→ **WORK ORDER**: Select from the data all lines with the word "Cadastre".

── SUPPLIED MATERIAL

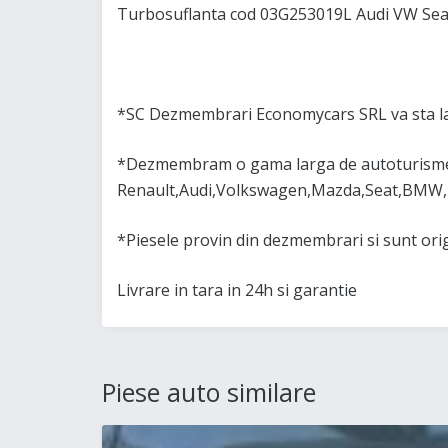
Turbosuflanta cod 03G253019L Audi VW Se
*SC Dezmembrari Economycars SRL va sta la
*Dezmembram o gama larga de autoturisme 
Renault,Audi,Volkswagen,Mazda,Seat,BMW,
*Piesele provin din dezmembrari si sunt or
Livrare in tara in 24h si garantie
Piese auto similare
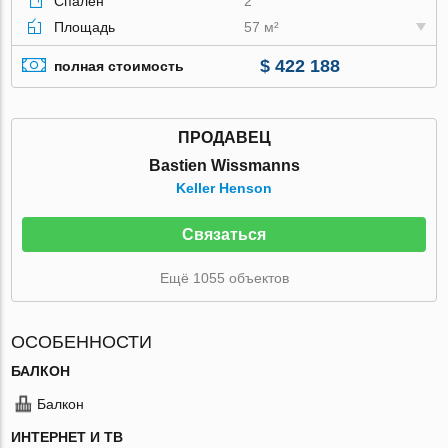
Спален
2
Площадь
57 м²
$ 422 188
полная стоимость
ПРОДАВЕЦ
Bastien Wissmanns
Keller Henson
Связаться
Ещё 1055 объектов
ОСОБЕННОСТИ
БАЛКОН
Балкон
ИНТЕРНЕТ И ТВ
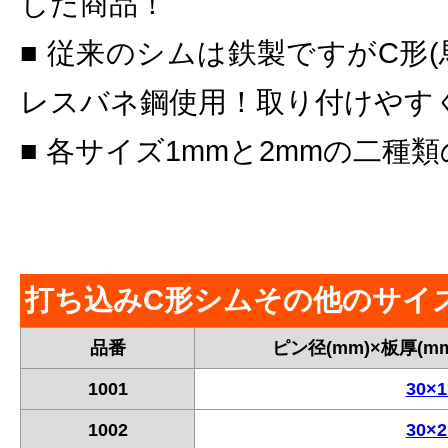
した商品！
■ 従来のシムは鉄製ですがC形
レスバネ鋼使用！取り付けやすく
■ 各サイズ1mmと2mmの二種
打ち込みC形シムその他のサイ
品番
ピン径(mm)×板厚(mm
1001
30×1
1002
30×2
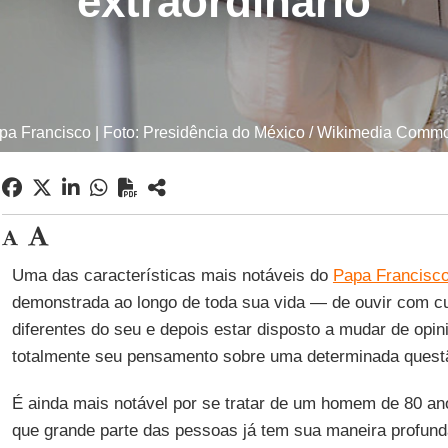
extraordinário
pa Francisco | Foto: Presidência do México / Wikimedia Comm
Uma das características mais notáveis do
Papa Francisc
demonstrada ao longo de toda sua vida — de ouvir com cu
diferentes do seu e depois estar disposto a mudar de op
totalmente seu pensamento sobre uma determinada quest
É ainda mais notável por se tratar de um homem de 80 a
que grande parte das pessoas já tem sua maneira profun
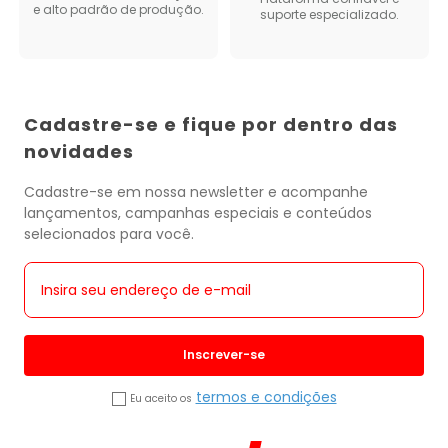
e alto padrão de produção.
suporte especializado.
Cadastre-se e fique por dentro das
novidades
Cadastre-se em nossa newsletter e acompanhe
lançamentos, campanhas especiais e conteúdos
selecionados para você.
Inscrever-se
termos e condições
Eu aceito os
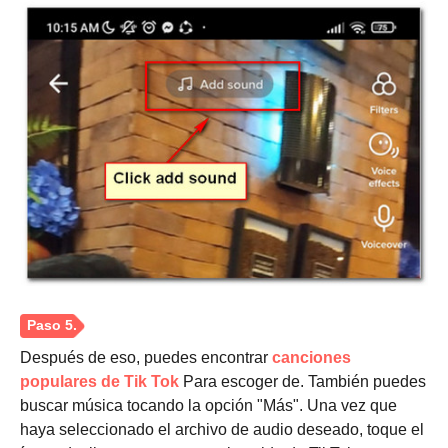
Después de eso, puedes encontrar
canciones
populares de Tik Tok
Para escoger de. También puedes
buscar música tocando la opción "Más". Una vez que
haya seleccionado el archivo de audio deseado, toque el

────

→ **EXERCISE RESPONSE**:
Cadastre-se e fique por dentro das
Cadastre-se em nossa newsletter e acompanhe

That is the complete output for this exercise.